In instruction D-l, the jury were told:
“The Court instructs the jury that the law presumes the accused to be innocent of the offense with which he is charged, unless and until he is proven guilty by the Commonwealth by evidence beyond all reasonable doubt and to the exclusion of every reasonable theory or hypothesis consistent with his innocence. This presumption of innocence goes with the accused throughout the whole case and applies at every stage thereof, and is sufficient to require you to acquit the accused until it is overcome by evidence introduced by the Commonwealth which is so strong as to leave no reasonable doubt in your minds as to the guilt of the accused. Even though you may have a suspicion that the accused is guilty, or even if you may think that there is a probability that' the accused is guilty, or even though you may believe that the greater weight or preponderence of the evidence is against him, that is not sufficient to justify conviction, or if there is any reasonable doubt as to any fact or element necessary to establish the guilt of the accused, the law makes it your duty to acquit him. The law places upon the Commonwealth the burden of proving beyond all reasonable doubt every essential element necessary to constitute the crime so clearly that there is no reasonable theory consistent with the evidence upon which he could be innocent, and unless the jury have an abiding conviction of the guilt of the accused, you must find him not guilty.”

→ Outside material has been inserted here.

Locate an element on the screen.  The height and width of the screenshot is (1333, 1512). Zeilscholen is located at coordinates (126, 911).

It seems to me that the view adopted in West Virginia {State v. Sheppard, 49 W. Va. 582, 39 S. E. 676; State v. Dillard, 59 W. Va. 197, 53 S. E. 117), in New York (People v. Guidici, 100 N. Y. 503, 3 N. E. 493), and in numerous Federal cases, {United States v. Butler, 1 Hughes 457, Fed. Cas. No. 14700; Griggs v. United States, 158 F. 572), is in harmony with sound reasoning and logic, and pro-motive of the administration of justice.

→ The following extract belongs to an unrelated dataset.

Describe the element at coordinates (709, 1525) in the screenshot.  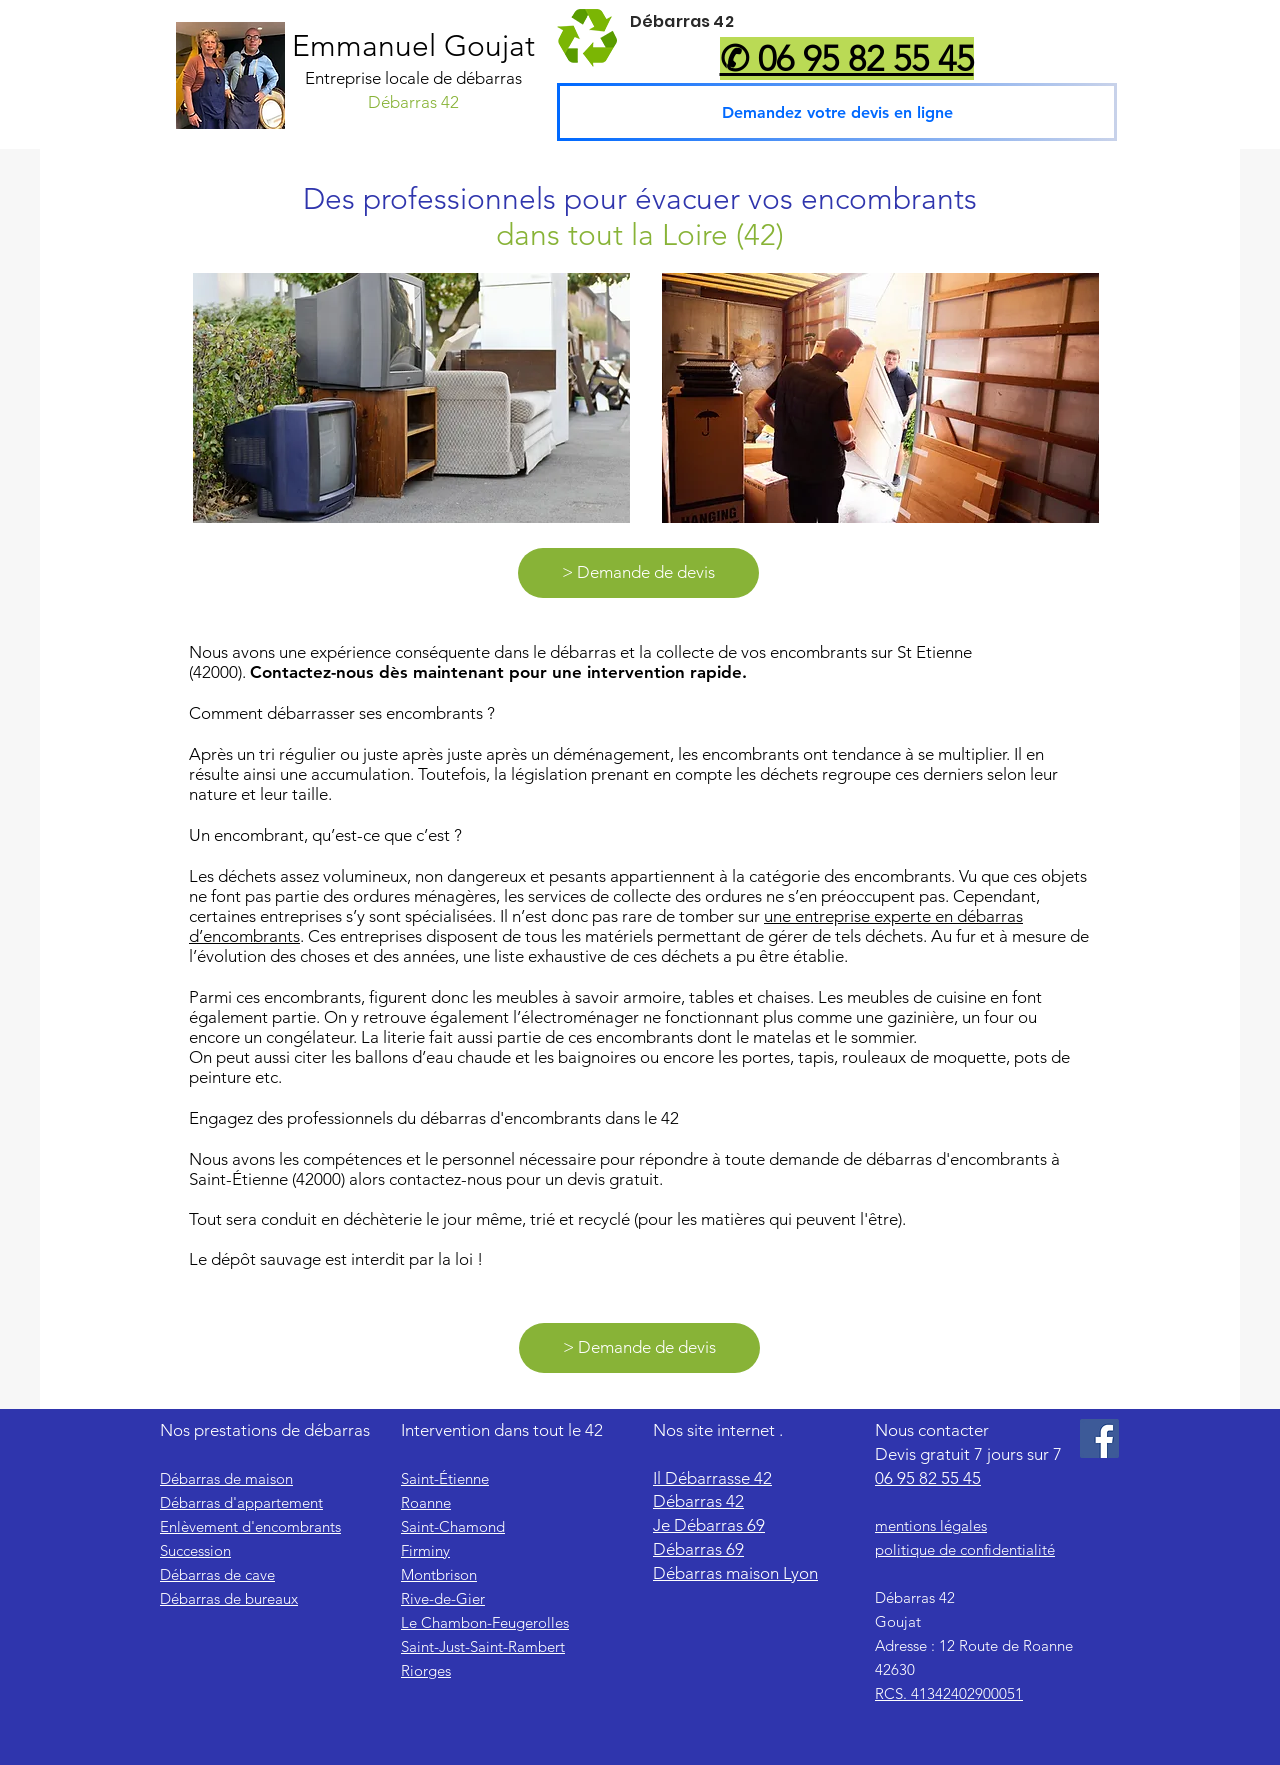 I see `Je Débarras 69` at that location.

*714The instructions which emphasized the presumption of innocence which attended the defendant through the trial, and stressed the burden resting upon the Commonwealth to prove his guilt beyond a reasonable doubt negative the contention of the defendant that any burden of proof was put on him. Instruction No. 7 constituted only harmless error at most.
As has been stated, the question involved is new. A mere disapproval of the language used, because of the possibility of a misinterpretation under certain' circumstances, should give sufficient warning to the trial courts in the future.
We approve the verdict of a jury upheld by credible evidence. It seems clear, at least to me, that the jury, in this case, could not have been misled by instruction No. 7. We are all agreed that there was no ground for reasonable doubt; hence there was no necessity for a juror to undertake to give a reason therefor. The possibility suggested by the contention of the defendant was thus removed.
The defendant has had one fair trial, and he is entitled to no more. To set aside the judgment in this case offers full opportunity for evidence and witnesses to become lost, and facts to become obscure by reason of defective memory. Thus, the convicted defendant will have brought to his aid a delayed and postponed trial, an agency often relied on to defeat justice.
Aware of the futility of a dissent to the principle stated by the majority, I still must register my disagreement with the conclusion of my learned associates, because the facts of the case do not warrant the application of the principle adopted.